Anonymous wrote:Anonymous wrote:Anonymous wrote:Anonymous wrote:For many cheaters, it’s not really about sex. The number of people you see, especially on here, who don’t really like their spouses is astonishing. But then they have kids, a mortgage, whatever. So one day they come across someone they actually like - the person they should have held out for if only they had known. So they make stupid decisions, or in some cases it is the least bad option on the table. I have seen people with kids and batsh*t crazy spouses with whom the person doesn’t want to leave their kids alone with, which would happen if they divorce, because it’s really hard to get sole custody, especially for men.
Life just isn’t that absolute, and people make do the best they can. And for some of you who cannot see shades of gray in life also don’t see that maybe that rigidity you have is what your spouse wasn’t able to deal with.
The bottom line is, I'd rather have an affair than punish my kids for my husband's giving up on work, sex, self-care, therapy, ADHD meds, and social interactions.

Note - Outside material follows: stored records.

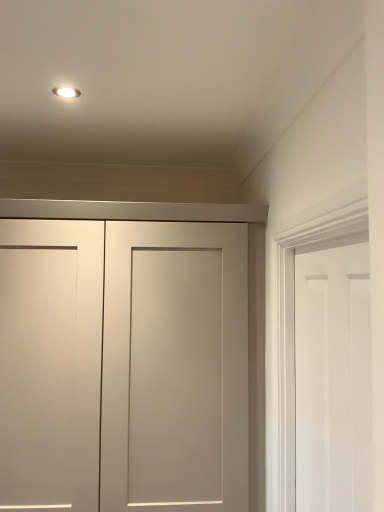 Question: Does white matte door at right, marked as the 2th door in a back-to-front arrangement, have a greater width compared to matte white cabinet at center, marked as the 2th door in a front-to-back arrangement?

Choices:
 (A) yes
 (B) no

Answer: (B)

Question: Is matte white cabinet at center, arranged as the 2th door when viewed from the right, inside white matte door at right, marked as the 2th door in a back-to-front arrangement?

Choices:
 (A) yes
 (B) no

Answer: (B)

Question: Does white matte door at right, marked as the 2th door in a back-to-front arrangement, appear on the left side of matte white cabinet at center, placed as the 1th door when sorted from left to right?

Choices:
 (A) yes
 (B) no

Answer: (B)

Question: Can we say white matte door at right, which appears as the 2th door when viewed from the left, lies outside matte white cabinet at center, the 1th door when ordered from back to front?

Choices:
 (A) yes
 (B) no

Answer: (A)

Question: Considering the relative sizes of white matte door at right, the 1th door when ordered from front to back, and matte white cabinet at center, the 1th door when ordered from back to front, in the image provided, is white matte door at right, the 1th door when ordered from front to back, bigger than matte white cabinet at center, the 1th door when ordered from back to front,?

Choices:
 (A) yes
 (B) no

Answer: (B)

Question: From the image's perspective, is white matte door at right, marked as the 2th door in a back-to-front arrangement, below matte white cabinet at center, the 1th door when ordered from back to front?

Choices:
 (A) no
 (B) yes

Answer: (A)

Question: Does matte white cabinet at center, placed as the 1th door when sorted from left to right, have a smaller size compared to white matte door at right, marked as the 2th door in a back-to-front arrangement?

Choices:
 (A) yes
 (B) no

Answer: (B)

Question: From the image's perspective, does matte white cabinet at center, placed as the 1th door when sorted from left to right, appear lower than white matte door at right, acting as the first door starting from the right?

Choices:
 (A) no
 (B) yes

Answer: (B)

Question: Does matte white cabinet at center, placed as the 1th door when sorted from left to right, have a greater height compared to white matte door at right, marked as the 2th door in a back-to-front arrangement?

Choices:
 (A) no
 (B) yes

Answer: (B)

Question: Is matte white cabinet at center, arranged as the 2th door when viewed from the right, positioned with its back to white matte door at right, the 1th door when ordered from front to back?

Choices:
 (A) no
 (B) yes

Answer: (A)

Question: From a real-world perspective, is matte white cabinet at center, the 1th door when ordered from back to front, on white matte door at right, which appears as the 2th door when viewed from the left?

Choices:
 (A) yes
 (B) no

Answer: (B)

Question: Would you say white matte door at right, acting as the first door starting from the right, is part of matte white cabinet at center, placed as the 1th door when sorted from left to right,'s contents?

Choices:
 (A) no
 (B) yes

Answer: (A)

Question: From the image's perspective, is matte white cabinet at center, the 1th door when ordered from back to front, located above or below white matte door at right, marked as the 2th door in a back-to-front arrangement?

Choices:
 (A) above
 (B) below

Answer: (B) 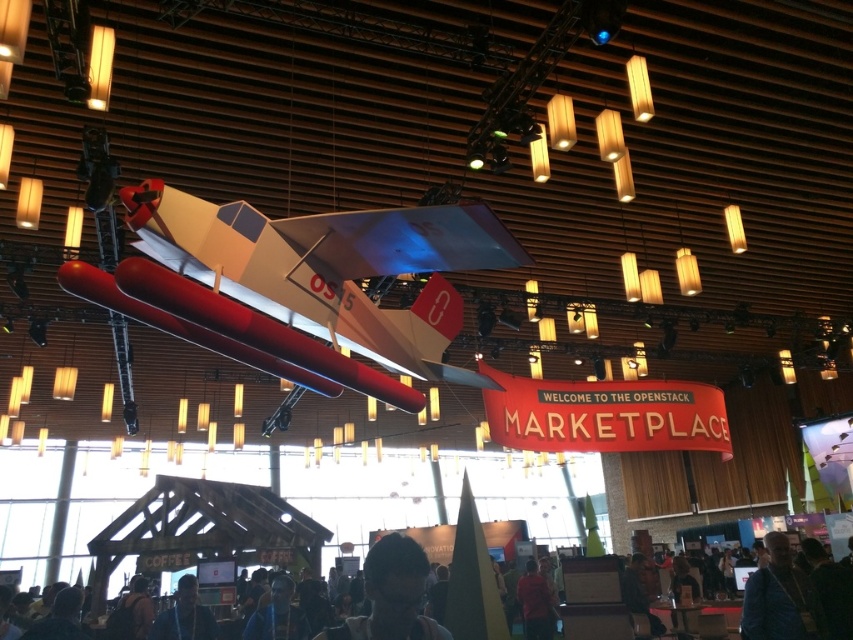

What divorce would do to my kids:
--lose their house
--lose their neighborhood and possibly school
--at least 3 days/week with the parent who forgets to buy groceries, sleeps past school wake-up, refuses to clean the house
--at least 3 days/week without the parent who listens to their problems, guides them to stay on track with chores and homework, and makes sure they get nutritious food
--living in two crappy apartments
--finally find out the depths to which their dad has sunk, when I'm no longer trying to smooth it over and participate in his BS story that he's a consultant
What my affair does to my spouse:
--while he's got his face in his computer ignoring the rest of us, I am in a hotel for a few hours instead of at tennis, where I used to be
--the person with whom he stopped having sex is no longer pleading him to find a way toward intimacy again
--the person with whom he stopped having sex is no longer cranky every single day about my sexless life
--the person with whom he stopped having sex, whom he unilaterally forced to be a breadwinner, who has been gently covering for him so he doesn't feel quite as ashamed when with friends no longer resents him so much she can barely stand to be in a room with him
--he is at risk, if he wakes up and does anything about his life after years of being supported, loved, asked to please re-commit to therapy
--probably mean that when the kids are out of the house, his stay in the Wife Hotel will come to an end
--hurt him if he finds out
At the end of the day, I can punish my kids for my spouse's unilateral, intractable, long-standing abandonment of his responsibilities (no way); accede to my spouse's unilateral decision that I be denied sex and intimacy for the rest of his life (no way); or discretely find the love and intimacy I actually deserve, as the one person who makes sure my entire family has the life they would have had if my husband wasn't such a selfish person, if he didn't think that he needed to man up and be an adult.
So I chose option C and I don't honestly care whether some people think it would be better to destroy my kids' lives or sacrifice my own for the truly bad actor in this family.
Or divorce could wake your husband up and require him to be a real parent. Sounds like you’re enabling him.
She should have to divorce and impoverish her children to find out if he will step up or not?